◆ Dataset entries
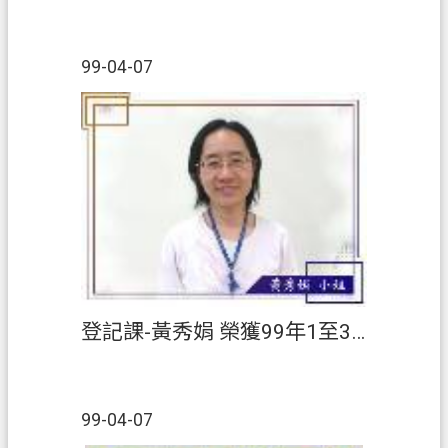
99-04-07
登記課-黃秀娟 榮獲99年1至3月【績優人員】
99-04-07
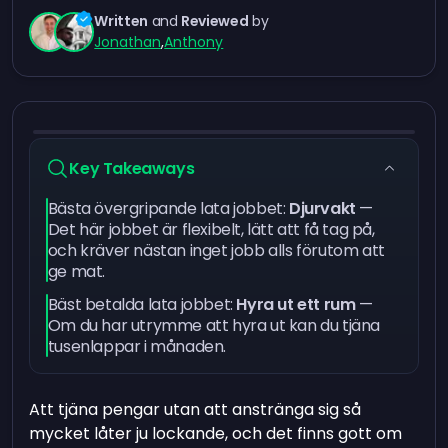
Written
and
Reviewed
by
Jonathan
,
Anthony
Key Takeaways
Bästa övergripande lata jobbet:
Djurvakt
—
Det här jobbet är flexibelt, lätt att få tag på,
och kräver nästan inget jobb alls förutom att
ge mat.
Bäst betalda lata jobbet:
Hyra ut ett rum
—
Om du har utrymme att hyra ut kan du tjäna
tusenlappar i månaden.
Att tjäna pengar utan att anstränga sig så
mycket låter ju lockande, och det finns gott om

◆ WHAT IS REQUIRED
All that is wanted is the set of lines from the one with "Bästa övergripande lata" through the last line of the entries, both included, output exactly.

◆ SOLUTION BELOW
Bästa övergripande lata jobbet:
Djurvakt
—
Det här jobbet är flexibelt, lätt att få tag på,
och kräver nästan inget jobb alls förutom att
ge mat.
Bäst betalda lata jobbet:
Hyra ut ett rum
—
Om du har utrymme att hyra ut kan du tjäna
tusenlappar i månaden.
Att tjäna pengar utan att anstränga sig så
mycket låter ju lockande, och det finns gott om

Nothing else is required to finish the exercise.